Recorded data
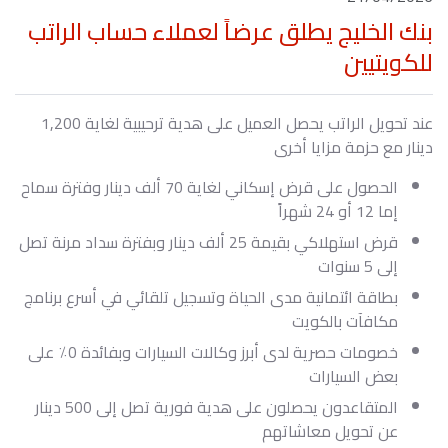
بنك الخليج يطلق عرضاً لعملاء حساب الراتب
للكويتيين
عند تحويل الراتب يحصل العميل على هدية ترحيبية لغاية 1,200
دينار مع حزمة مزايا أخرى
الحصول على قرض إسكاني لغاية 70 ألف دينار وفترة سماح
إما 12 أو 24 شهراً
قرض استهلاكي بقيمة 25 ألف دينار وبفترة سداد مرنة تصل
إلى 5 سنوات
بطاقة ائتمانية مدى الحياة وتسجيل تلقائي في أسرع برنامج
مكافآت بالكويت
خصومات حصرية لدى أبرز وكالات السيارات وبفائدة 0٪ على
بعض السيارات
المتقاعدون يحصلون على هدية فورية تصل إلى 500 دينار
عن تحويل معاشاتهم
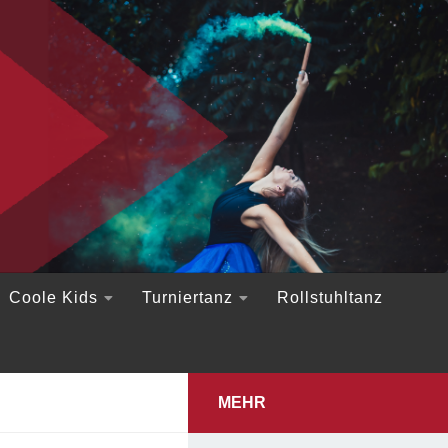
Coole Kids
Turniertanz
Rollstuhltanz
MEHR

*Brief*
Could you restate each record word for word, keeping the pictures out?

*Output of the task*
بنك الخليج يطلق عرضاً لعملاء حساب الراتب
للكويتيين
عند تحويل الراتب يحصل العميل على هدية ترحيبية لغاية 1,200
دينار مع حزمة مزايا أخرى
الحصول على قرض إسكاني لغاية 70 ألف دينار وفترة سماح
إما 12 أو 24 شهراً
قرض استهلاكي بقيمة 25 ألف دينار وبفترة سداد مرنة تصل
إلى 5 سنوات
بطاقة ائتمانية مدى الحياة وتسجيل تلقائي في أسرع برنامج
مكافآت بالكويت
خصومات حصرية لدى أبرز وكالات السيارات وبفائدة 0٪ على
بعض السيارات
المتقاعدون يحصلون على هدية فورية تصل إلى 500 دينار
عن تحويل معاشاتهم
Coole Kids
Turniertanz
Rollstuhltanz
MEHR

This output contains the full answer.